19. In an action for personal injuries, the complaint alleged the employment of plaintiff by defendant; that within defendant's shops and grounds there was a pit 14 inches wide, 3 feet long, and 5 feet deep, covered with a layer of boards seven eighths of an inch thick, and iron plates half an inch thick, which were not fastened; that while plaintiff and other employes were moving a large casting on a cart over this pit, in the proper discharge of their duties, and without any negligence on the part of any of them, the covering of the pit gave way, precipitating the casting and cart into the pit, the former falling on plaintiff's leg and foot, and permanently injuring him; that defendant knew of the dangerous condition of the pit; and that the same was unknown to plaintiff, and could not have been known to him by the exercise of ordinary care. Held, that the complaint stated a cause of action.-W. C. De Pauw Co. v. Stubblefield, (Ind. Sup.) 31 N. E. 796.

Pleading.

20. In an action by a coal miner against his employer for injuries caused by part of the roof of the mine falling on him, the complaint having alleged that the plaintiff had no knowledge of any defect in the roof, it need not allege facts showing affirmatively that the plaintiff had no means of ascertaining the defect.-Purke County Coal Co. v. Barth, (Ind. App.) 81 N. E. 585.

Evidence.

21. The court properly excluded evidence of a rule of defendant requiring employes to use a stick in coupling and forbidding coupling by hand, where it was not shown that deceased had not acted in accordance with the rule.-Lake Erie & W. R. Co. v. Mugg, (Ind. Sup.) 31 N. E. 564.

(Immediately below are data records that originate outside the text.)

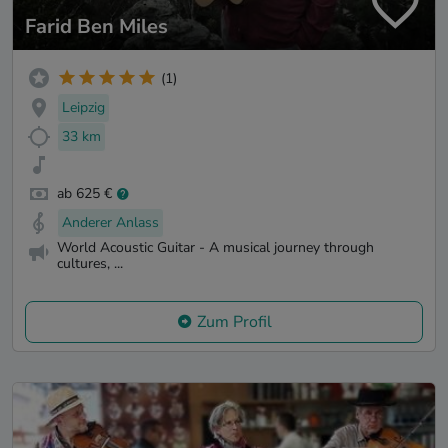
Farid Ben Miles
(1)
Leipzig
33 km
ab 625 €
Anderer Anlass
World Acoustic Guitar - A musical journey through
cultures, ...
Zum Profil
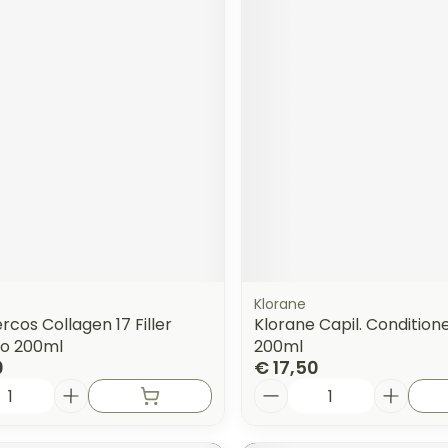
Klorane
rcos Collagen 17 Filler
Klorane Capil. Conditione
o 200ml
200ml
0
€ 17,50
Aantal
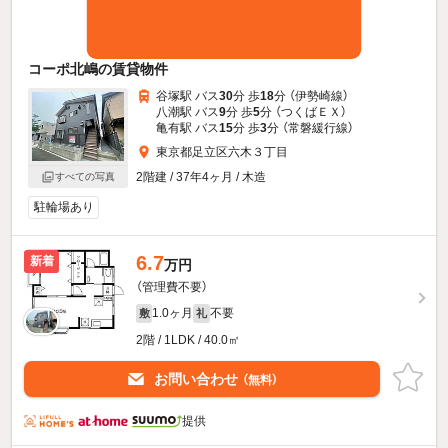
コーポ北嶋の賃貸物件
谷塚駅 バス
30
分 歩
18
分 （伊勢崎線）
八潮駅 バス
9
分 歩
5
分 （つくばＥＸ）
亀有駅 バス
15
分 歩
3
分 （常磐緩行線）
東京都足立区六木３丁目
2階建 / 37年4ヶ月 / 木造
すべての写真
駐輪場あり
6.7
新着
万円
（管理費不要）
1.0ヶ月
不要
敷
礼
2階 / 1LDK / 40.0㎡
お問い合わせ
（無料）
提供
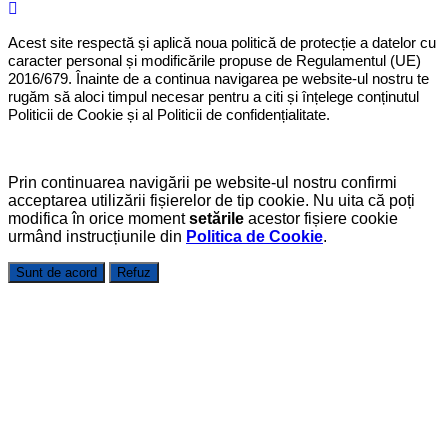
Acest site respectă și aplică noua politică de protecție a datelor cu
caracter personal și modificările propuse de Regulamentul (UE)
2016/679. Înainte de a continua navigarea pe website-ul nostru te
rugăm să aloci timpul necesar pentru a citi și înțelege conținutul
Politicii de Cookie și al Politicii de confidențialitate.
Prin continuarea navigării pe website-ul nostru confirmi
acceptarea utilizării fișierelor de tip cookie. Nu uita că poți
modifica în orice moment
setările
acestor fișiere cookie
urmând instrucțiunile din
Politica de Cookie
.
Sunt de acord
Refuz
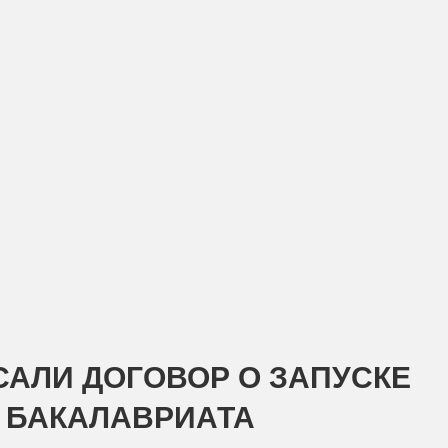
САЛИ ДОГОВОР О ЗАПУСКЕ
 БАКАЛАВРИАТА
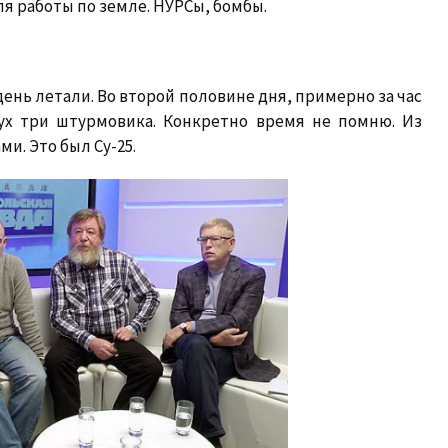
я работы по земле. НУРСы, бомбы.
день летали. Во второй половине дня, примерно за час
дух три штурмовика. Конкретно время не помню. Из
и. Это был Су-25.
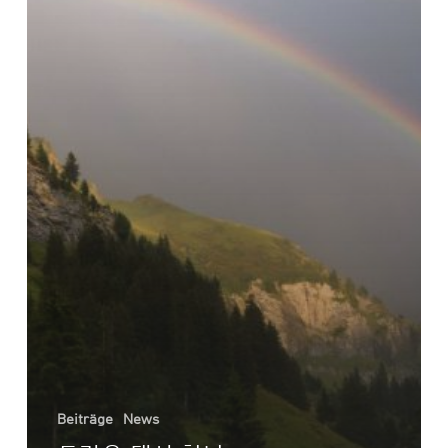
경
외
함
Beiträge
News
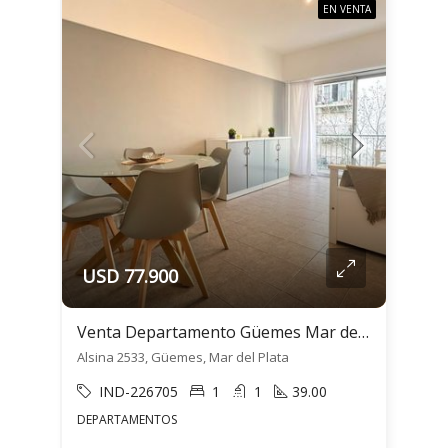
EN VENTA
USD 77.900
Venta Departamento Güemes Mar del Plata 2 Ambientes
Alsina 2533, Güemes, Mar del Plata
IND-226705
1
1
39.00
DEPARTAMENTOS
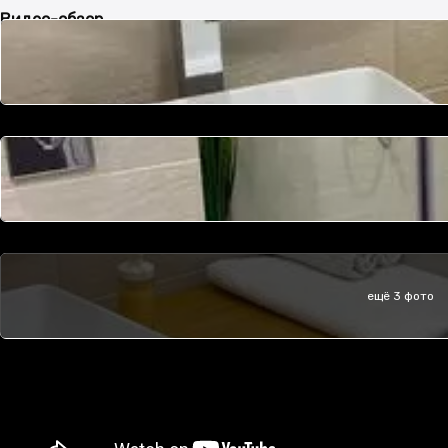
Видео-обзор
ещё 3 фото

22. In an action against a corporation for the negligent killing of plaintiff's intestate while in defendant's employ, an averment in the complaint that "defendant, by its agents and employes, acting under the order of its superintendent and foreman," committed the wrongful act causing the death, is not demurrable on the ground that it shows the death to have been caused by the fellow servants of the deceased, since a corporation must necessarily act through its agents and employes.-Hoosier Stone Co. v. McCain, (Ind. Sup.) 31 N. E. 956.

23. Where defendant pleads the general denial to a complaint which avers defendant's negligence, and negatives the existence of contributory negligence by plaintiff, a demurrer is properly sustained to special paragraphs of the answer which do not confess and avoid, but assert argumentatively, that plaintiff never had any cause of action because defendant was not negligent, since evidence in support of such special paragraphs is admissible under the general denial. Hoosier Stone Co. v. McCain, (Ind. Sup.) 31 N. E. 956.

24. Where the complaint alleges that the death of plaintiff's intestate was caused by defendant's negligence, a demurrer is properly sus

tained to a special paragraph of the answer which alleges that the injury was caused by a defective brake in a car furnished defendant by a railroad company, and which prays that plaintiff be compelled to make the railroad company a party to the action, since, if the railroad company's negligence concurred with that of defendant, plaintiff may sue either of the joint tort feasors; and, if the injury was caused solely by the negligence of the railroad company, that fact could be shown under the general denial, also pleaded by defendant.-Hoosier Stone Co. Y. McCain, (Ind. Sup.) 31 N. E. 956.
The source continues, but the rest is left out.